AIM OF THE EXERCISE — Directions for the data below: repeat exactly the lines from the one with "앱 #비젠소프트 #모바일앱개발 #ReactNative #Flutter #앱개발비" through the one with "Comunidades", both included, and omit all pictures.

Dataset entries:
..........
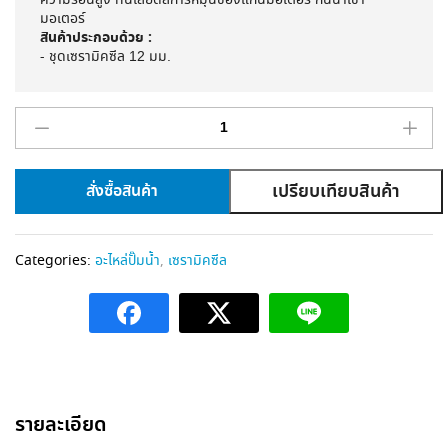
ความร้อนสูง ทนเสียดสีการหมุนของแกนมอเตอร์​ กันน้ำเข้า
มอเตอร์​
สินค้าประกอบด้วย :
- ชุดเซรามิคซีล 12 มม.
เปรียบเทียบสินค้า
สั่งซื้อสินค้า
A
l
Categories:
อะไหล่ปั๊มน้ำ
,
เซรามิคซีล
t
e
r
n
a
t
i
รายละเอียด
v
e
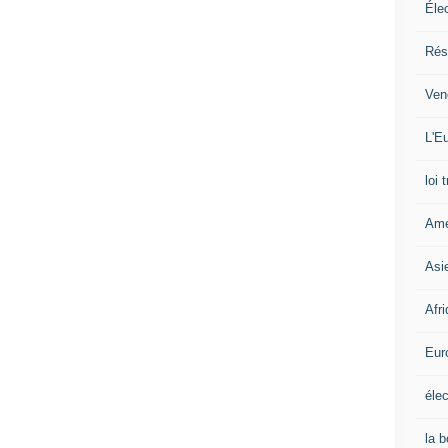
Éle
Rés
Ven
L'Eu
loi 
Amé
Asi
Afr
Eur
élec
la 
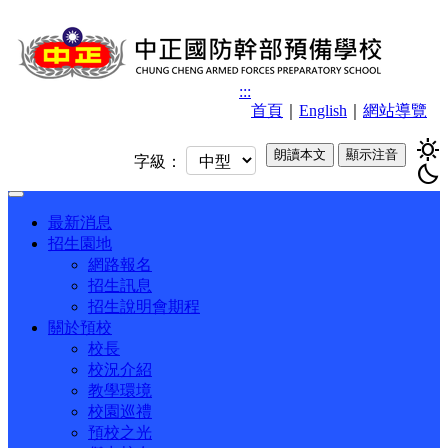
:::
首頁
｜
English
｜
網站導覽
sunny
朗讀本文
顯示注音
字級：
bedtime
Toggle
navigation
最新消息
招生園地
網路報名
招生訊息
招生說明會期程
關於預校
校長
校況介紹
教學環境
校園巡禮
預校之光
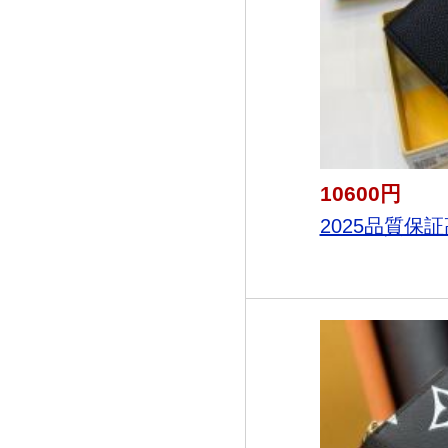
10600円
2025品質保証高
..........
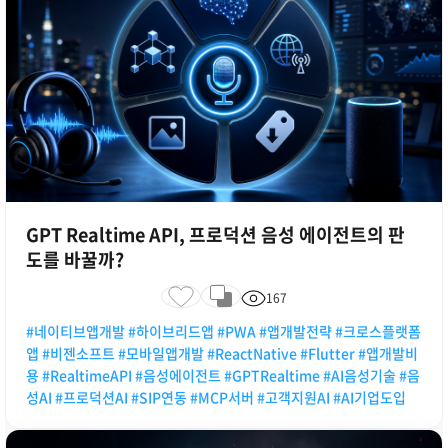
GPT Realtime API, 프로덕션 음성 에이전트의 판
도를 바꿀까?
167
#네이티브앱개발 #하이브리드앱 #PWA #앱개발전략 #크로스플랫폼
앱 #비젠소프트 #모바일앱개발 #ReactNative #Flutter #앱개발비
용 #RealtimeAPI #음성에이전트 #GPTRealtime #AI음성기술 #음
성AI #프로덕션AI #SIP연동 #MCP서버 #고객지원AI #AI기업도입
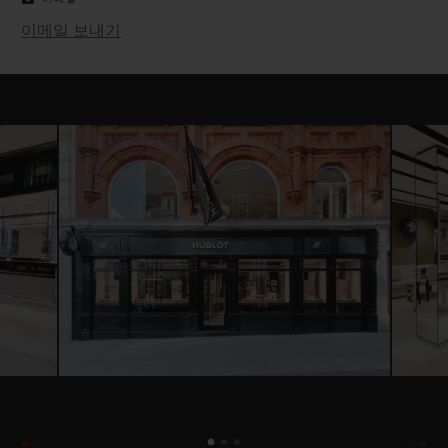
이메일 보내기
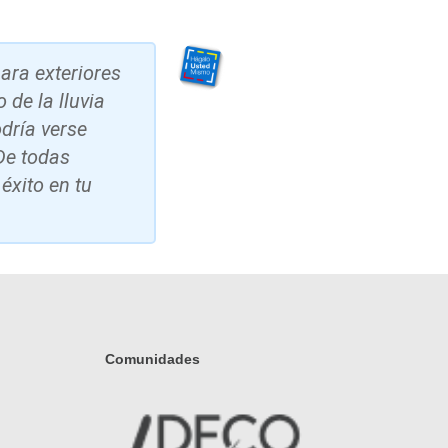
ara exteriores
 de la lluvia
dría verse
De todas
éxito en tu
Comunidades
..........
EXERCISE OUTPUT —
앱 #비젠소프트 #모바일앱개발 #ReactNative #Flutter #앱개발비
용 #RealtimeAPI #음성에이전트 #GPTRealtime #AI음성기술 #음
성AI #프로덕션AI #SIP연동 #MCP서버 #고객지원AI #AI기업도입
이메일 보내기
ara exteriores
 de la lluvia
dría verse
De todas
éxito en tu
Comunidades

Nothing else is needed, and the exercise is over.